* [Task to carry out]
Give back every record below word for word, with the pictures omitted.

Raw data Start Marker

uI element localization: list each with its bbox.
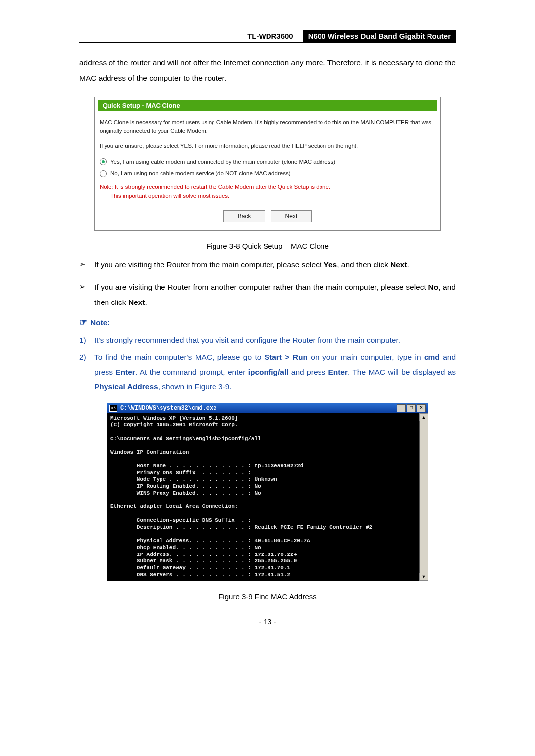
intro-paragraph: address of the router and will not offer… xyxy=(79,55,456,86)
bullet-2: If you are visiting the Router from anot… xyxy=(94,279,456,310)
radio-no-row[interactable]: No, I am using non-cable modem service (… xyxy=(100,169,435,178)
figure-title: Quick Setup - MAC Clone xyxy=(98,100,437,111)
cmd-title: C:\WINDOWS\system32\cmd.exe xyxy=(120,405,216,412)
model-number: TL-WDR3600 xyxy=(243,30,297,42)
bullet-1: If you are visiting the Router from the … xyxy=(94,257,456,272)
page-number: - 13 - xyxy=(79,617,456,626)
note-item-1: It's strongly recommended that you visit… xyxy=(94,333,456,347)
radio-no-label: No, I am using non-cable modem service (… xyxy=(110,169,290,178)
restart-note: Note: It is strongly recommended to rest… xyxy=(100,183,435,200)
page-header: TL-WDR3600 N600 Wireless Dual Band Gigab… xyxy=(79,30,456,43)
scroll-up-icon[interactable]: ▲ xyxy=(419,413,428,421)
minimize-button[interactable]: _ xyxy=(397,404,406,412)
mac-clone-desc-1: MAC Clone is necessary for most users us… xyxy=(100,118,435,136)
radio-no[interactable] xyxy=(100,170,107,177)
next-button[interactable]: Next xyxy=(271,210,312,222)
cmd-scrollbar[interactable]: ▲ ▼ xyxy=(419,413,428,581)
figure-3-8-caption: Figure 3-8 Quick Setup – MAC Clone xyxy=(79,242,456,250)
note-index-1: 1) xyxy=(79,333,94,347)
radio-yes-row[interactable]: Yes, I am using cable modem and connecte… xyxy=(100,158,435,166)
cmd-window: c\ C:\WINDOWS\system32\cmd.exe _ □ × Mic… xyxy=(107,403,428,581)
close-button[interactable]: × xyxy=(417,404,426,412)
note-item-2: To find the main computer's MAC, please … xyxy=(94,350,456,394)
mac-clone-desc-2: If you are unsure, please select YES. Fo… xyxy=(100,142,435,150)
maximize-button[interactable]: □ xyxy=(407,404,416,412)
note-heading: ☞Note: xyxy=(79,317,456,328)
restart-note-line2: This important operation will solve most… xyxy=(100,192,435,200)
bullet-icon: ➢ xyxy=(79,257,94,272)
radio-yes[interactable] xyxy=(100,158,107,165)
restart-note-line1: Note: It is strongly recommended to rest… xyxy=(100,184,330,190)
figure-3-9-caption: Figure 3-9 Find MAC Address xyxy=(79,592,456,601)
scroll-down-icon[interactable]: ▼ xyxy=(419,573,428,581)
bullet-icon: ➢ xyxy=(79,279,94,310)
cmd-output: Microsoft Windows XP [Version 5.1.2600] … xyxy=(107,413,419,581)
radio-yes-label: Yes, I am using cable modem and connecte… xyxy=(110,158,335,166)
cmd-titlebar: c\ C:\WINDOWS\system32\cmd.exe _ □ × xyxy=(107,403,428,413)
note-index-2: 2) xyxy=(79,350,94,394)
back-button[interactable]: Back xyxy=(223,210,266,222)
pointer-icon: ☞ xyxy=(79,317,87,327)
model-description: N600 Wireless Dual Band Gigabit Router xyxy=(303,30,456,42)
cmd-icon: c\ xyxy=(109,405,117,412)
figure-mac-clone: Quick Setup - MAC Clone MAC Clone is nec… xyxy=(94,97,441,231)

Raw data End Marker

* [Task result]
uI element localization: list each with its bbox.
intro-paragraph: address of the router and will not offer… xyxy=(79,55,456,86)
bullet-2: If you are visiting the Router from anot… xyxy=(94,279,456,310)
radio-no-row[interactable]: No, I am using non-cable modem service (… xyxy=(100,169,435,178)
figure-title: Quick Setup - MAC Clone xyxy=(98,100,437,111)
cmd-title: C:\WINDOWS\system32\cmd.exe xyxy=(120,405,216,412)
model-number: TL-WDR3600 xyxy=(243,30,297,42)
bullet-1: If you are visiting the Router from the … xyxy=(94,257,456,272)
page-number: - 13 - xyxy=(79,617,456,626)
note-item-1: It's strongly recommended that you visit… xyxy=(94,333,456,347)
radio-no-label: No, I am using non-cable modem service (… xyxy=(110,169,290,178)
restart-note: Note: It is strongly recommended to rest… xyxy=(100,183,435,200)
page-header: TL-WDR3600 N600 Wireless Dual Band Gigab… xyxy=(79,30,456,43)
scroll-up-icon[interactable]: ▲ xyxy=(419,413,428,421)
minimize-button[interactable]: _ xyxy=(397,404,406,412)
mac-clone-desc-1: MAC Clone is necessary for most users us… xyxy=(100,118,435,136)
radio-no[interactable] xyxy=(100,170,107,177)
next-button[interactable]: Next xyxy=(271,210,312,222)
cmd-scrollbar[interactable]: ▲ ▼ xyxy=(419,413,428,581)
figure-3-8-caption: Figure 3-8 Quick Setup – MAC Clone xyxy=(79,242,456,250)
note-index-1: 1) xyxy=(79,333,94,347)
radio-yes-row[interactable]: Yes, I am using cable modem and connecte… xyxy=(100,158,435,166)
cmd-window: c\ C:\WINDOWS\system32\cmd.exe _ □ × Mic… xyxy=(107,403,428,581)
close-button[interactable]: × xyxy=(417,404,426,412)
note-item-2: To find the main computer's MAC, please … xyxy=(94,350,456,394)
mac-clone-desc-2: If you are unsure, please select YES. Fo… xyxy=(100,142,435,150)
maximize-button[interactable]: □ xyxy=(407,404,416,412)
note-heading: ☞Note: xyxy=(79,317,456,328)
restart-note-line2: This important operation will solve most… xyxy=(100,192,435,200)
bullet-icon: ➢ xyxy=(79,257,94,272)
radio-yes[interactable] xyxy=(100,158,107,165)
restart-note-line1: Note: It is strongly recommended to rest… xyxy=(100,184,330,190)
figure-3-9-caption: Figure 3-9 Find MAC Address xyxy=(79,592,456,601)
scroll-down-icon[interactable]: ▼ xyxy=(419,573,428,581)
bullet-icon: ➢ xyxy=(79,279,94,310)
cmd-output: Microsoft Windows XP [Version 5.1.2600] … xyxy=(107,413,419,581)
radio-yes-label: Yes, I am using cable modem and connecte… xyxy=(110,158,335,166)
cmd-titlebar: c\ C:\WINDOWS\system32\cmd.exe _ □ × xyxy=(107,403,428,413)
note-index-2: 2) xyxy=(79,350,94,394)
back-button[interactable]: Back xyxy=(223,210,266,222)
pointer-icon: ☞ xyxy=(79,317,87,327)
model-description: N600 Wireless Dual Band Gigabit Router xyxy=(303,30,456,42)
cmd-icon: c\ xyxy=(109,405,117,412)
figure-mac-clone: Quick Setup - MAC Clone MAC Clone is nec… xyxy=(94,97,441,231)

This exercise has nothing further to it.